Cyan4973/Yann also is well known for xxhash, which is one of the faster hashers out there. Post a new hasher and people will probably ask about xxhash (ex: metrohash). Guy is an absolute machine. If you search Google for 'zstd' right now, you'll find him, not Facebook, namely: https://github.com/Cyan4973/zstd . Glad his work is being supported by someone now! Immensely well deserved, after so many years of helping make everyone fast.
PS - I didn't know a lot of the terms you used, but the Finite State Entropy (FSE) link you provided does a good job intro'ing some of them, and the linked paper Asymmetric numeral systems: entropy coding combining speed of Huffman coding with compression rate of arithmetic coding  (ANS) seems interesting.
It points to even older paper for ANS: http://arxiv.org/abs/0710.3861
The more recent one is: http://arxiv.org/abs/1311.2540
The first one is about kind of multidimensional analogue of Fibonacci coding ( https://en.wikipedia.org/wiki/Fibonacci_coding )- on a lattice, such that there cannot be two neighboring '1's. It also uses an interesting concept of Maximal Entropy Random Walk.
LZ4 is a format. All you can say about how energy efficient a format is, is by looking at the average speeds of its implementations. However, zlib for instance (a DEFLATE library) is more energy efficient than zopfli (another DEFLATE library), just by virtue of taking less CPU cycles to crunch data.
There is in fact a very high correlation between CPU cycles and energy efficiency, since compression algorithms don't sit idle and use roughly the same instructions.
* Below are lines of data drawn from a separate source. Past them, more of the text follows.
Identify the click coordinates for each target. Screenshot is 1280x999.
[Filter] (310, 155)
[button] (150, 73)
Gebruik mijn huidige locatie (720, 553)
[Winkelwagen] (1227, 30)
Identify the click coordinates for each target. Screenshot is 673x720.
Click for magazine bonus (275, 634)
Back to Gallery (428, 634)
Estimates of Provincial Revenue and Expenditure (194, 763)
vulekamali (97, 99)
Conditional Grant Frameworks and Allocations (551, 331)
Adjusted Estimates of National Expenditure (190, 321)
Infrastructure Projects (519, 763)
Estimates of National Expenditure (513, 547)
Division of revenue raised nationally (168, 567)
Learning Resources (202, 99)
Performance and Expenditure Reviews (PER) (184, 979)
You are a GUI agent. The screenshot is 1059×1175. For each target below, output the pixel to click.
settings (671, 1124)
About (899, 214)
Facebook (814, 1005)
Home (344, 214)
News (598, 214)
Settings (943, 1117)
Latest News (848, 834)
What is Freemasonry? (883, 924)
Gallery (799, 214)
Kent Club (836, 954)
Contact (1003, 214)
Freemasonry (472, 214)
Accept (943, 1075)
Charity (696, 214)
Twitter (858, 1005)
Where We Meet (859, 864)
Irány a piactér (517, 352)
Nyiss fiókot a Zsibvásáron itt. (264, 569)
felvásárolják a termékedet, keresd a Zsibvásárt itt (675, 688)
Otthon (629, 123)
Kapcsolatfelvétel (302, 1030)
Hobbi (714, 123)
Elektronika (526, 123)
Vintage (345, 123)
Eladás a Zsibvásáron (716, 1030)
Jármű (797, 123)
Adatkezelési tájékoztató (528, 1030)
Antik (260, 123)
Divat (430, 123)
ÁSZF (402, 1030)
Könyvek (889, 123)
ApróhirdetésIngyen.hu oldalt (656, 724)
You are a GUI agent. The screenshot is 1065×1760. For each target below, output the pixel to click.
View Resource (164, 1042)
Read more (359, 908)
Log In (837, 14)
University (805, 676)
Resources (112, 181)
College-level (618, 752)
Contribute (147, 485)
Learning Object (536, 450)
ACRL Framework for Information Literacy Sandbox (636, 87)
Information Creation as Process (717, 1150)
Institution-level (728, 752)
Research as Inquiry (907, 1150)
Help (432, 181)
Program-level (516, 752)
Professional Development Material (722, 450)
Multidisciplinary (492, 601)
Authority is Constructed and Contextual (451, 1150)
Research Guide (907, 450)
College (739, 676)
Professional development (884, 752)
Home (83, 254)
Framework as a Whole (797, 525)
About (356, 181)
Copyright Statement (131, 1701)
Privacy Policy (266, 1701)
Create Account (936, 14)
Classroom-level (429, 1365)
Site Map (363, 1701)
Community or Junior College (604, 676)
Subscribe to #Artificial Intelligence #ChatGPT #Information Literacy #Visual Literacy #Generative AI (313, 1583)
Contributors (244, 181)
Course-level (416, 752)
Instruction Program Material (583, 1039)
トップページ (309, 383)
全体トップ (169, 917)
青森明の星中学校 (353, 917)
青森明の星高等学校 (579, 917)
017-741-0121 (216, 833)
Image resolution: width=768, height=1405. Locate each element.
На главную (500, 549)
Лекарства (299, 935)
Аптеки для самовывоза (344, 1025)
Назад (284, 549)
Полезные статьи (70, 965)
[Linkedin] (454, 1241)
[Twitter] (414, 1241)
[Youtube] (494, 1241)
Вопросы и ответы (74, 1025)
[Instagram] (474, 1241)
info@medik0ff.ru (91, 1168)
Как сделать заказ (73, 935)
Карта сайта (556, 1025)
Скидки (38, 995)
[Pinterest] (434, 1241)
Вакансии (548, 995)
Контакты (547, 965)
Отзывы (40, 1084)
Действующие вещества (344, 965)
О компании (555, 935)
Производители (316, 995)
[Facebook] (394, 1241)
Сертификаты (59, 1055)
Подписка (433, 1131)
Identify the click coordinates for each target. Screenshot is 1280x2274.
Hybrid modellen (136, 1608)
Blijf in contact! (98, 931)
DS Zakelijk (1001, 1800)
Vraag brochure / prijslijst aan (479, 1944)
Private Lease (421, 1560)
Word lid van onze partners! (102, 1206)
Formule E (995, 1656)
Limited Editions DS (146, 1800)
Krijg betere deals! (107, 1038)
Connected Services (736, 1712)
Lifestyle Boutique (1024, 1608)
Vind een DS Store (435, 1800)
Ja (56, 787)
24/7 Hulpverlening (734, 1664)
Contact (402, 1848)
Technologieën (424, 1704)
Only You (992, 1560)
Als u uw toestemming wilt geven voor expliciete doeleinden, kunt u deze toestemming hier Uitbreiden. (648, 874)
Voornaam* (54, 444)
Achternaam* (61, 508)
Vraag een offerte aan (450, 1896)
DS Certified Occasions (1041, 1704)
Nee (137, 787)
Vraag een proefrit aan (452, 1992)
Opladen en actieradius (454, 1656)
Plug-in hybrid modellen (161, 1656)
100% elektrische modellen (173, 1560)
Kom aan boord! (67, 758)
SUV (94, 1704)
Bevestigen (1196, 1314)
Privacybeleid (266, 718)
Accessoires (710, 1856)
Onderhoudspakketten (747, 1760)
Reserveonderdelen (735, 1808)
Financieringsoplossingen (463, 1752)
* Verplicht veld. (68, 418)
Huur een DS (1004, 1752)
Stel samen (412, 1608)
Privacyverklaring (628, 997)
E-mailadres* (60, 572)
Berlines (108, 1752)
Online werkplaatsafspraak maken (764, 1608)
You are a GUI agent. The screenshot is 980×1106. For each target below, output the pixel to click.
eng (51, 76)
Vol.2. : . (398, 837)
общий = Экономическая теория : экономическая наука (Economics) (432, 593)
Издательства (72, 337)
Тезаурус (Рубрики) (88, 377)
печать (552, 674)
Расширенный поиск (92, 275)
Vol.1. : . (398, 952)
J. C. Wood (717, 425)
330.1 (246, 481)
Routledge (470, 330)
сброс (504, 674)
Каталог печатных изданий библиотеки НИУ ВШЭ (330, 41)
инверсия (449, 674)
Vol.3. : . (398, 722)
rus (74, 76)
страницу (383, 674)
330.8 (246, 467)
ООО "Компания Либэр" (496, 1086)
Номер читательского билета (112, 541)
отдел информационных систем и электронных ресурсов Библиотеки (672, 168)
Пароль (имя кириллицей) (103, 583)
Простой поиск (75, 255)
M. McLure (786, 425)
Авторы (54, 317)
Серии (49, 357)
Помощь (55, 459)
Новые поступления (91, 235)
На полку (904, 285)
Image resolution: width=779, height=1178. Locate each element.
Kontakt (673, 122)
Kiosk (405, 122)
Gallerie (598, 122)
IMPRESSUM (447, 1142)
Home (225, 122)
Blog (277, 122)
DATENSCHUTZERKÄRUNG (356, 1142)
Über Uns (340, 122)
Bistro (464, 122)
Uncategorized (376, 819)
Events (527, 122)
In fact, Yann Collet's Zstd uses the same principles as LZFSE, as both were sprouted from Jarek Duda's research: http://arxiv.org/abs/1311.2540.
The reference LZ4 implementation is absolutely more energy efficient than LZFSE, and in fact Apple does push for its use by offering it in its compression library. However, it tends not to compress as well as both LZFSE and Zstd. For 4G or WiFi (or even broadband), the time lost by transferring more data is not compensated by the time won by decompressing it faster, resulting in much slower downloads than even zlib. LZ4 is still relevant for higher speeds, such as those offered by magnetic hard drives. (Beyond a certain speed, such as for SSDs, compression no longer offers a benefit, but you might be ok with the slowdown given that you win drive space.)
There is a separate discussion to be had about the fact that the open-sourced LZFSE reference implementation is not the one they use (which explains how little they touched it since), as it does not even have ARM-specific code. Also, LZFSE does not claim to be patent-unencumbered. LZ4 and Zstd do have optimized code for ARM.
All in all, it is not a stretch to assume that Apple benefits from this FUD, which explains why there is no comparative benchmark anywhere to be found on their GitHub or in their documentation. It really looks like Zstd is better all around.